Stored entries:
────────

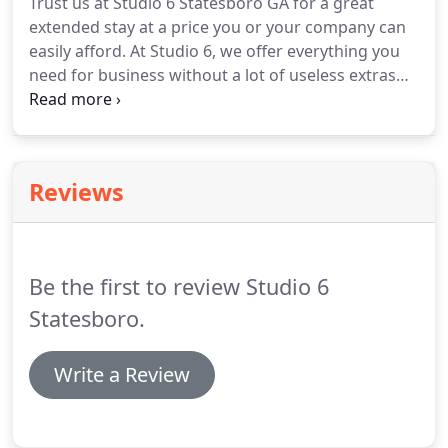
Trust us at Studio 6 Statesboro GA for a great
depend on, you're looking in the right place.
extended stay at a price you or your company can
easily afford.
At Studio 6, we offer everything you
need for business without a lot of useless extras
that pad the bill.
And there's less distracting
coming and going of guests each night than at
regular hotels in Statesboro GA, hotels.
When you
need hotels near downtown Statesboro GA or
Reviews
accommodations near the airport for your
extended stay, turn to us.
Some hotels are
overpriced; others are simply too far away from
the things that matter.
Be the first to review Studio 6
Statesboro.
Write a Review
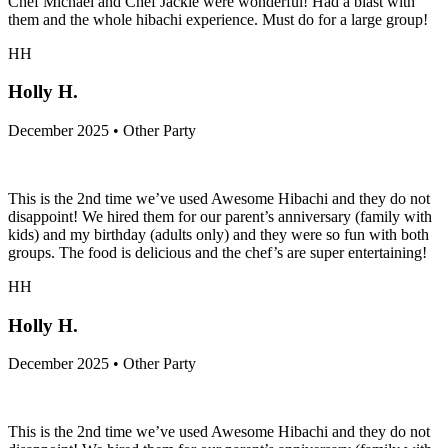
Chef Michael and Chef Jackie were wonderful! Had a blast with
them and the whole hibachi experience. Must do for a large group!
HH
Holly H.
December 2025 • Other Party
This is the 2nd time we’ve used Awesome Hibachi and they do not
disappoint! We hired them for our parent’s anniversary (family with
kids) and my birthday (adults only) and they were so fun with both
groups. The food is delicious and the chef’s are super entertaining!
HH
Holly H.
December 2025 • Other Party
This is the 2nd time we’ve used Awesome Hibachi and they do not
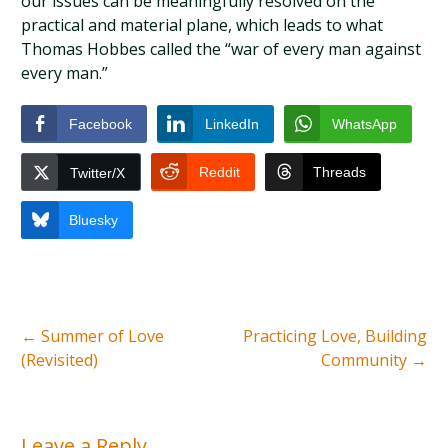
our issues can be meaningfully resolved on the
practical and material plane, which leads to what
Thomas Hobbes called the “war of every man against
every man.”
Facebook
LinkedIn
WhatsApp
Reddit
Threads
Twitter/X
Bluesky
←
Summer of Love
Practicing Love, Building
(Revisited)
Community
→
Leave a Reply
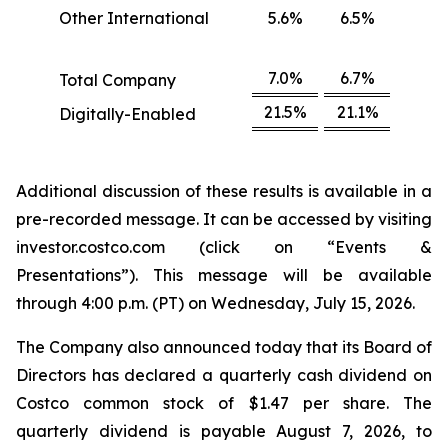
Other International
5.6%
6.5%
7.0%
6.7%
Total Company
21.5%
21.1%
Digitally-Enabled
Additional discussion of these results is available in a
pre-recorded message. It can be accessed by visiting
investor.costco.com (click on “Events &
Presentations”). This message will be available
through 4:00 p.m. (PT) on Wednesday, July 15, 2026.
The Company also announced today that its Board of
Directors has declared a quarterly cash dividend on
Costco common stock of $1.47 per share. The
quarterly dividend is payable August 7, 2026, to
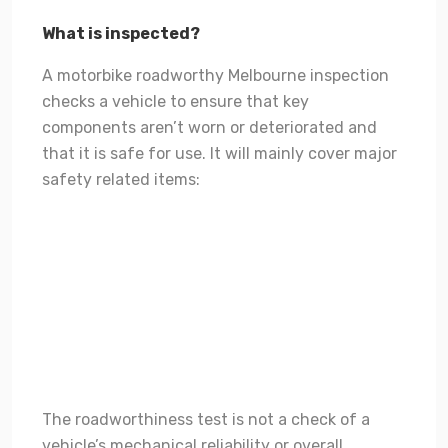
What is inspected?
A motorbike roadworthy Melbourne inspection
checks a vehicle to ensure that key
components aren’t worn or deteriorated and
that it is safe for use. It will mainly cover major
safety related items:
Wheels and tyres.
Steering, suspension and braking systems.
Lamps and reflectors.
Windscreen, and windows including front windscreen
wipers and washers.
Other safety related items on the body, chassis or
engine.
The roadworthiness test is not a check of a
vehicle’s mechanical reliability or overall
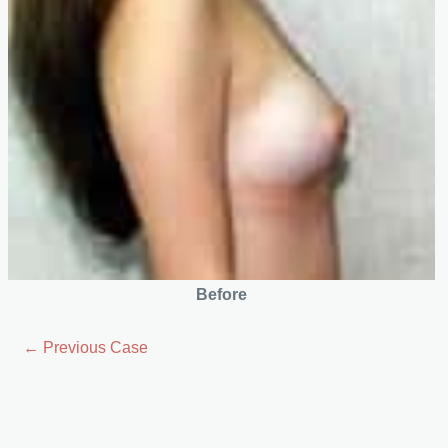
Before
← Previous Case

────────

What you should do:
Write out the records exactly. Do not carry the pictures over.

Exercise response:
Trust us at Studio 6 Statesboro GA for a great
depend on, you're looking in the right place.
extended stay at a price you or your company can
easily afford.
At Studio 6, we offer everything you
need for business without a lot of useless extras
that pad the bill.
And there's less distracting
coming and going of guests each night than at
regular hotels in Statesboro GA, hotels.
When you
need hotels near downtown Statesboro GA or
Reviews
accommodations near the airport for your
extended stay, turn to us.
Some hotels are
overpriced; others are simply too far away from
the things that matter.
Be the first to review Studio 6
Statesboro.
Write a Review
Chef Michael and Chef Jackie were wonderful! Had a blast with
them and the whole hibachi experience. Must do for a large group!
HH
Holly H.
December 2025 • Other Party
This is the 2nd time we’ve used Awesome Hibachi and they do not
disappoint! We hired them for our parent’s anniversary (family with
kids) and my birthday (adults only) and they were so fun with both
groups. The food is delicious and the chef’s are super entertaining!
HH
Holly H.
December 2025 • Other Party
This is the 2nd time we’ve used Awesome Hibachi and they do not
our issues can be meaningfully resolved on the
practical and material plane, which leads to what
Thomas Hobbes called the “war of every man against
every man.”
Facebook
LinkedIn
WhatsApp
Reddit
Threads
Twitter/X
Bluesky
←
Summer of Love
Practicing Love, Building
(Revisited)
Community
→
Leave a Reply
Other International
5.6%
6.5%
7.0%
6.7%
Total Company
21.5%
21.1%
Digitally-Enabled
Additional discussion of these results is available in a
pre-recorded message. It can be accessed by visiting
investor.costco.com (click on “Events &
Presentations”). This message will be available
through 4:00 p.m. (PT) on Wednesday, July 15, 2026.
The Company also announced today that its Board of
Directors has declared a quarterly cash dividend on
Costco common stock of $1.47 per share. The
quarterly dividend is payable August 7, 2026, to
What is inspected?
A motorbike roadworthy Melbourne inspection
checks a vehicle to ensure that key
components aren’t worn or deteriorated and
that it is safe for use. It will mainly cover major
safety related items:
Wheels and tyres.
Steering, suspension and braking systems.
Lamps and reflectors.
Windscreen, and windows including front windscreen
wipers and washers.
Other safety related items on the body, chassis or
engine.
The roadworthiness test is not a check of a
vehicle’s mechanical reliability or overall
Before
← Previous Case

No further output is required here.